Like Knexa, all the other players were facing the same problem, i.e., the challenge of creating a monumental document management system capable of storing, categorizing, describing and retrieving the entire sum total of the world’s knowledge. Google and other search giants have done well in helping the world find the information they want. Wikipedia is a kind of miracle, but nevertheless the truly deep knowledge of this world remains behind paywalls and costly academic subscription pricing, much like it was in 1999.
Knexa and others like Google and Skoll were chasing the same dream. The idea that a higher-order level of knowledge could be exchanged on the Internet, democratising the knowledge economy across every border. It was a noble goal. It was a vision for finally transforming the World Wide Web into a tool to achieve a quantum leap forward in human understanding. That idealistic worldview is one that technology evangelists still preach.
Knexa was one of many forerunners of the coming world of user generated content, first powered by weblogs, then by social media. Knexa, Keen and others were a form of social media, relying on the members to create and manage their own content and interact with others.
Ultimately, with the dotcom bust in full bloom, Knexa, like many visions of “disintermediated” eMarketplaces, transitioned to the enterprise software world, creating Tribute in 2003, a fully “gamified,” web-based team collaboration software system, akin to Slack. Following the sale of a later-acquired CRM business, Knexa went private and closed some years later.

But the problem Knexa was trying to solve remains relevant.

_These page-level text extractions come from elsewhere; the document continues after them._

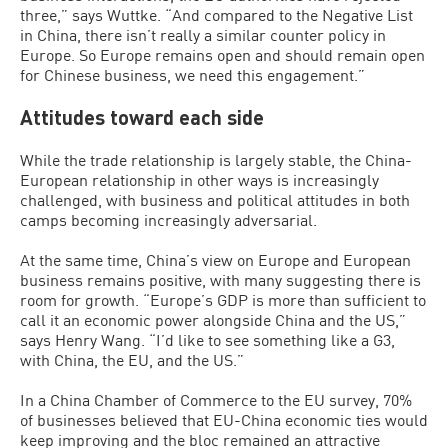
three,” says Wuttke. “And compared to the Negative List
in China, there isn’t really a similar counter policy in
Europe. So Europe remains open and should remain open
for Chinese business, we need this engagement.”
Attitudes toward each side
While the trade relationship is largely stable, the China-
European relationship in other ways is increasingly
challenged, with business and political attitudes in both
camps becoming increasingly adversarial.
At the same time, China’s view on Europe and European
business remains positive, with many suggesting there is
room for growth. “Europe’s GDP is more than sufficient to
call it an economic power alongside China and the US,”
says Henry Wang. “I’d like to see something like a G3,
with China, the EU, and the US.”
In a China Chamber of Commerce to the EU survey, 70%
of businesses believed that EU-China economic ties would
keep improving and the bloc remained an attractive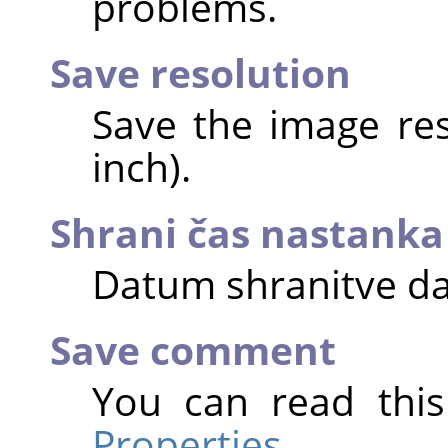
problems.
Save resolution
Save the image reso
inch).
Shrani čas nastanka
Datum shranitve da
Save comment
You can read thi
Properties
.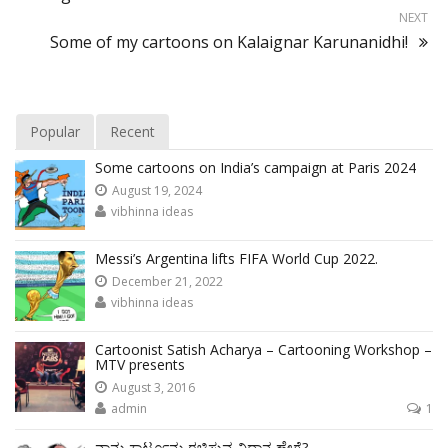
NEXT
Some of my cartoons on Kalaignar Karunanidhi!
Popular
Recent
Some cartoons on India’s campaign at Paris 2024
August 19, 2024
vibhinna ideas
Messi’s Argentina lifts FIFA World Cup 2022.
December 21, 2022
vibhinna ideas
Cartoonist Satish Acharya – Cartooning Workshop –
MTV presents
August 3, 2016
admin
1
ನಾನು ಕಾರ್ಟೂನು ರಚಿಸುವ ವಿಧಾನ ಹೇಗೆ?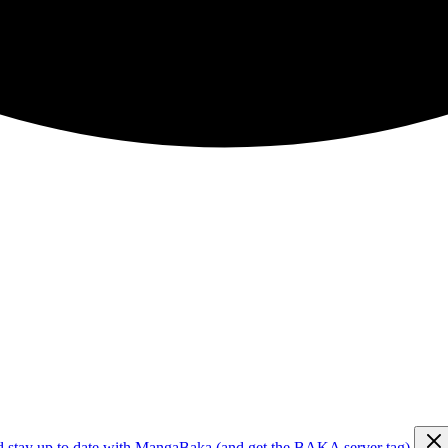
d stay up to date with MangaBaka (and get the BAKA server tag)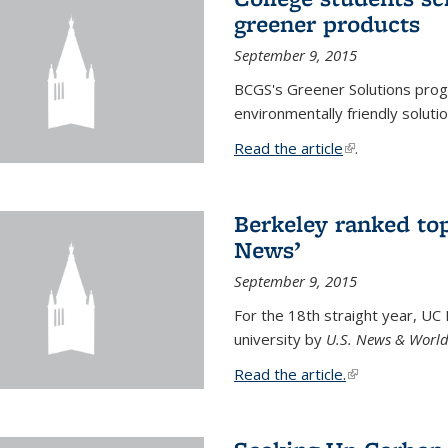
greener products
September 9, 2015
BCGS's Greener Solutions prog
environmentally friendly soluti
Read the article
(link is external
.
Berkeley ranked top
News’
September 9, 2015
For the 18th straight year, UC
university by
U.S. News & World
Read the article.
(link is external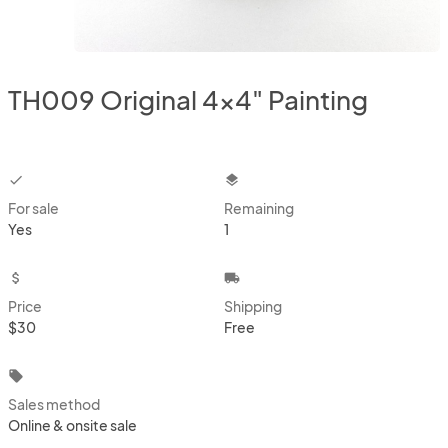
TH009 Original 4x4" Painting
checkbox
layers
For sale
Remaining
Yes
1
attach_money
local_shipping
Price
Shipping
$30
Free
local_offer
Sales method
Online & onsite sale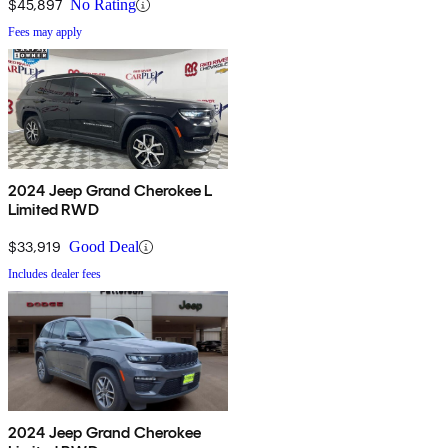
$45,897
No Rating
Fees may apply
2024 Jeep Grand Cherokee L
Limited RWD
$33,919
Good Deal
Includes dealer fees
2024 Jeep Grand Cherokee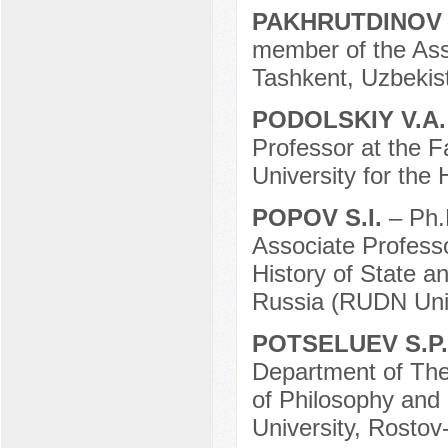
PAKHRUTDINOV 
member of the Assoc
Tashkent, Uzbekis
PODOLSKIY V.A
Professor at the F
University for the
POPOV S.I.
– Ph.
Associate Professo
History of State a
Russia (RUDN Univ
POTSELUEV S.P
Department of Theor
of Philosophy and 
University, Rostov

In a world of suspicion about privacy and how personal information is used, its only logical to conclude that the current, dominant pricing system for Internet information is via an informal and not always transparent data exchange. Users “sell” personal data to social media, cookie enabled websites and other entities, and receive a fantastic amount of “free” information in return. But the information is not free. The price is high in terms of the demographic details websites collect. Is this price too high? Is the price just right? Is the information of good enough quality? Has anyone truly figured it all out yet?
In 2001, I submitted my Final Project in fulfilment of the Simon Fraser University Executive MBA Program. The paper was an attempt to sort out the great knot of strings that I believe still remains an Internet enigma to this day. I evaluate the underlying economics of knowledge and information and propose a novel matrix for categorizing online content. Was it ahead of its time?
The paper sits in the SFU Library, and a copy is available via the link below.
Digital Diagnosis; Copyright Intellectual Property and the Internet
Knexa changed its logo in 2003 to reflect its focus on Knowledge Management software.
Knowledge. Shared. It’s both an ethos and a philosophy that guides my life to this day.